Non-neutral pH readings result from dissolving acids or bases in water. Using the negative logarithm to generate positive integers, high concentrations of hydrogen ions yield a low pH, and low concentrations a high pH.
An acid is a substance that increases the concentration of hydrogen ions (H+) in a solution, usually by dissociating one of its hydrogen atoms. A base provides either hydroxide ions (OH–) or other negatively-charged ions that react with hydrogen ions in solution, thereby reducing the concentration of H+ and raising the pH.
Strong Acids and Strong Bases
The stronger the acid, the more readily it donates H+. For example, hydrochloric acid (HCl) is highly acidic and completely dissociates into hydrogen and chloride ions, whereas the acids in tomato juice or vinegar do not completely dissociate and are considered weak acids; conversely, strong bases readily donate OH– and/or react with hydrogen ions. Sodium hydroxide (NaOH) and many household cleaners are highly basic and give up OH– rapidly when placed in water; the OH- ions react with H+ in solution, creating new water molecules and lowering the amount of free H+ in the system, thereby raising the overall pH. An example of a weak basic solution is seawater, which has a pH near 8.0, close enough to neutral that well-adapted marine organisms thrive in this alkaline environment.

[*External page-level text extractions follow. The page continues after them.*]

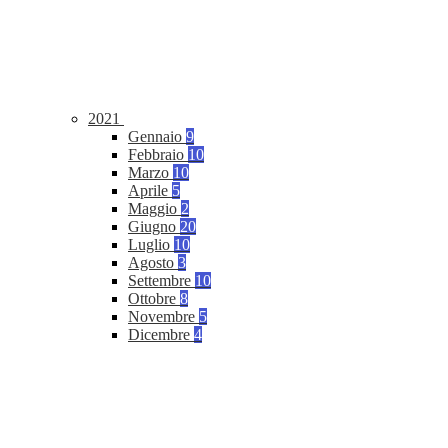
2021
Gennaio
9
Febbraio
10
Marzo
10
Aprile
5
Maggio
2
Giugno
20
Luglio
10
Agosto
3
Settembre
10
Ottobre
8
Novembre
5
Dicembre
4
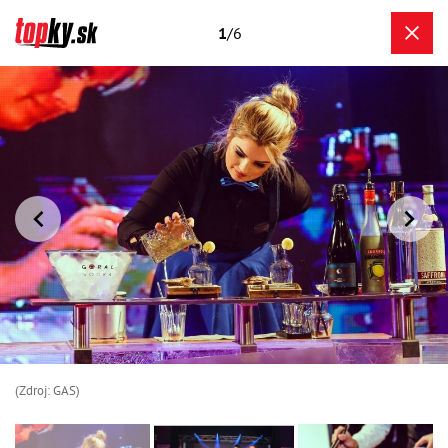
1
/6
(Zdroj: GAS)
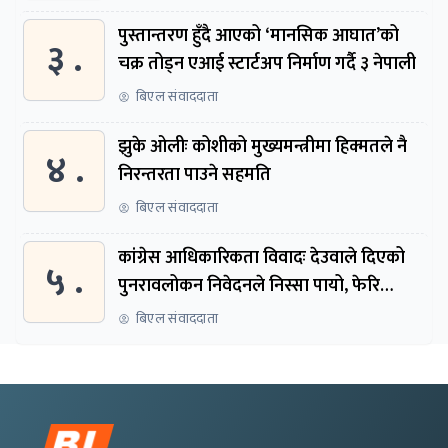
पुस्तान्तरण हुँदै आएको ‘मानसिक आघात’को
३ .
चक्र तोड्न एआई स्टार्टअप निर्माण गर्दै ३ नेपाली
बिएल संवाददाता
झुके ओलीः कोशीको मुख्यमन्त्रीमा हिक्मतले नै
४ .
निरन्तरता पाउने सहमति
बिएल संवाददाता
कांग्रेस आधिकारिकता विवादः देउवाले दिएको
५ .
पुनरावलोकन निवेदनले निस्सा पायो, फेरि
सुरुदेखि सुनुवाइ हुने
बिएल संवाददाता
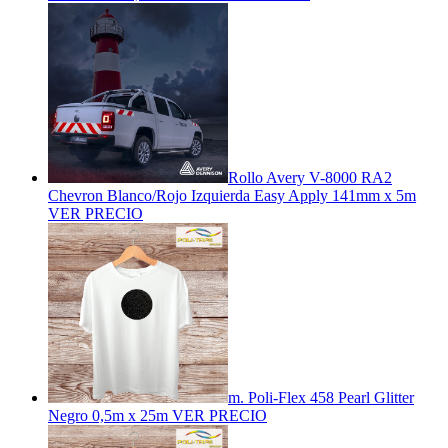
Rollo Avery V-8000 RA2
Chevron Blanco/Rojo Izquierda Easy Apply 141mm x 5m
VER PRECIO
m. Poli-Flex 458 Pearl Glitter
Negro 0,5m x 25m
VER PRECIO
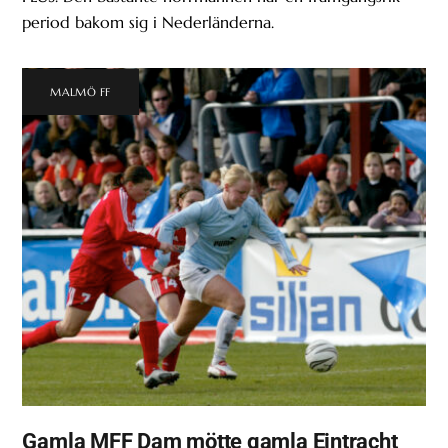
period bakom sig i Nederländerna.
MALMÖ FF
Gamla MFF Dam mötte gamla Eintracht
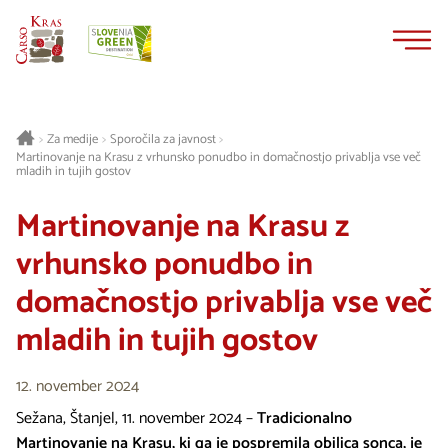
Na
Navigacija
vsebino
Za medije
Sporočila za javnost
>
>
>
Martinovanje na Krasu z vrhunsko ponudbo in domačnostjo privablja vse več
mladih in tujih gostov
Martinovanje na Krasu z
vrhunsko ponudbo in
domačnostjo privablja vse več
mladih in tujih gostov
12. november 2024
Sežana, Štanjel, 11. november 2024 –
Tradicionalno
Martinovanje na Krasu, ki ga je pospremila obilica sonca, je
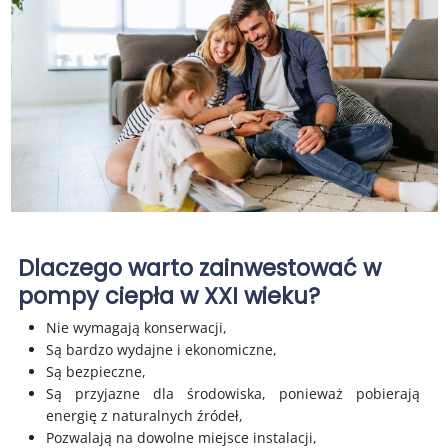
Dlaczego warto zainwestować w
pompy ciepła w XXI wieku?
Nie wymagają konserwacji,
Są bardzo wydajne i ekonomiczne,
Są bezpieczne,
Są przyjazne dla środowiska, ponieważ pobierają
energię z naturalnych źródeł,
Pozwalają na dowolne miejsce instalacji,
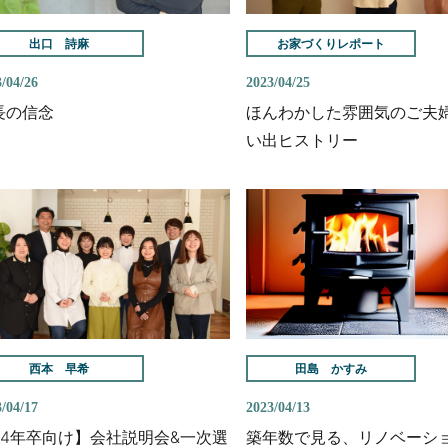
出口 詩麻
お家づくりレポート
/04/26
2023/04/25
長の信念
ほんわかした雰囲気のご夫
い出ヒストリー
西本 早希
田島 かすみ
/04/17
2023/04/13
24年卒向け】会社説明会&一次選
築年数で見る、リノベーシ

How can organisms whose bodies require a near-neutral pH ingest acidic and basic substances (a human drinking orange juice, for example) and survive? Buffers are the key. Buffers usually consist of a weak acid and its conjugate base; this enables them to readily absorb excess H+ or OH–, keeping the system's pH within a narrow range.
Maintaining a constant blood pH is critical to a person's well-being. The buffer that maintains the pH of human blood involves carbonic acid (H2CO3), bicarbonate ion (HCO3–), and carbon dioxide (CO2). When bicarbonate ions combine with free hydrogen ions and become carbonic acid, hydrogen ions are removed, moderating pH changes. Similarly, excess carbonic acid can be converted into carbon dioxide gas and exhaled through the lungs; this prevents too many free hydrogen ions from building up in the blood and dangerously reducing the its pH; likewise, if too much OH– is introduced into the system, carbonic acid will combine with it to create bicarbonate, lowering the pH. Without this buffer system, the body's pH would fluctuate enough to jeopardize survival.
Buffers in the body
This diagram shows the body's buffering of blood pH levels: the blue arrows show the process of raising pH as more CO2 is made; the purple arrows indicate the reverse process, lowering pH as more bicarbonate is created.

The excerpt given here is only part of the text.